Ben Bernanke is a very smart man. He is also the Chairman of the United States Federal Reserve. So, it seems ignorant for all but the brightest minds in international finance to criticize. However, yesterday’s “Operation Twist” left me well… twisted. In case you missed it, the Fed will sell about $400 billion of shorter duration Treasuries and use the proceeds to buy longer duration Treasuries. The idea is to stimulate the economy by pushing long interest rates down.
Only time will tell if it was a good move, but here is what we can surmise with reasonable confidence:
1. Interest rates are not the cause of high unemployment or lack of economic activity.
No one is putting off buying a house because the 4% interest rate is too burdensome. They are not buying because either they are scared, or because banks won’t lend to them. Businesses are not delaying projects because of the 3-5% they need to pay. In fact, many are hoarding cash.
2. Banks are even less likely to lend at lower rates.
If a bank didn’t want to lend me money to buy a house at 4%, why would it want to lend me money at 3%? Banks do best and lend most when the yield curve is steep (by the way stock markets also do better when the yield curve is steep). This move deliberately narrows it. Bill Gross of Pimco wrote a great piece about this last week but it got surprisingly little attention.
3. Eventually, if rates go low enough, people will stop buying Treasuries.
(Yes, perhaps even the Chinese.) It may make sense to keep your money “safely” parked in US Treasuries by buying short term bonds that pay basically nothing, but there is no economic incentive to buy long dated ones that pay basically nothing because you risk severe losses if rates eventually rise in, say, 5-10 years. And none of us can predict what will happen in that timeframe. If enough market buyers abandon, this will leave the Fed as the only buyer, and then we are pretty much in the same boat Italy is in right now. This is not a boat we want to be in. Some reports I have seen estimate the Fed will be the buyer for 90% of 30 year Treasuries sold in the next nine months.
This brings up another point …
4. Most likely, long rates won’t go down for long.
If the marketplace proves unwilling to buy long bonds at super-low rates, the Fed can’t hold them down forever. Long rates have stayed very low in Japan for a very long time but that is because Japanese individuals and banks are “happy” to buy them. It is unlikely that will be the case here. This type of move was already tried once in the 1960s. It didn’t have much impact then after the initial jolt. The same thing is likely to happen now.
So, if it is not likely to have much impact, why might it be a significant blunder?
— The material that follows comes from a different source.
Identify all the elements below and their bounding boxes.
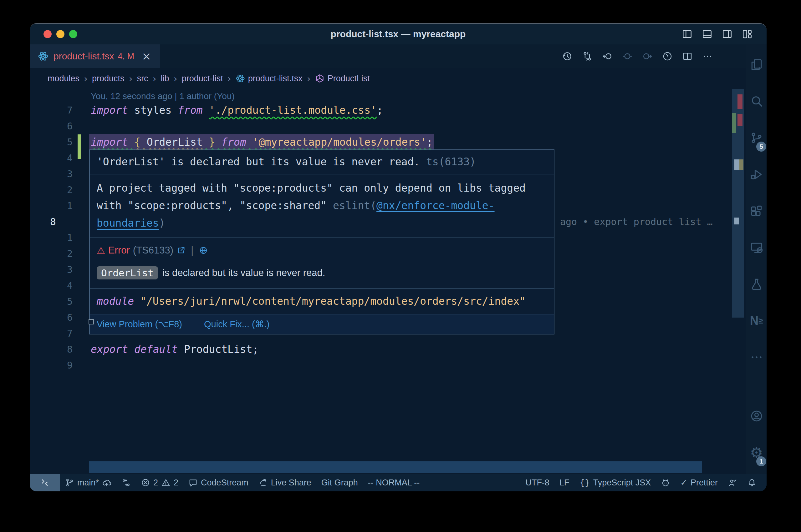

To me, at least, it just makes our government appear shady. As a fellow member of our Investment Committee said to me yesterday, “it seems like they are moving the coconuts around.”
Indeed. If the Treasury is running a huge deficit and the Fed is propping it up, eventually it will annoy the other buyers of US debt and then we will be just printing money. Confidence in our government and our currency allows us to be the world super power. It seems curious to make big, weird moves that confuse people unless there is a tangible benefit.
Hey, I want unemployment to go down also. And I still think Bernanke is a smart guy. But I don’t get this one.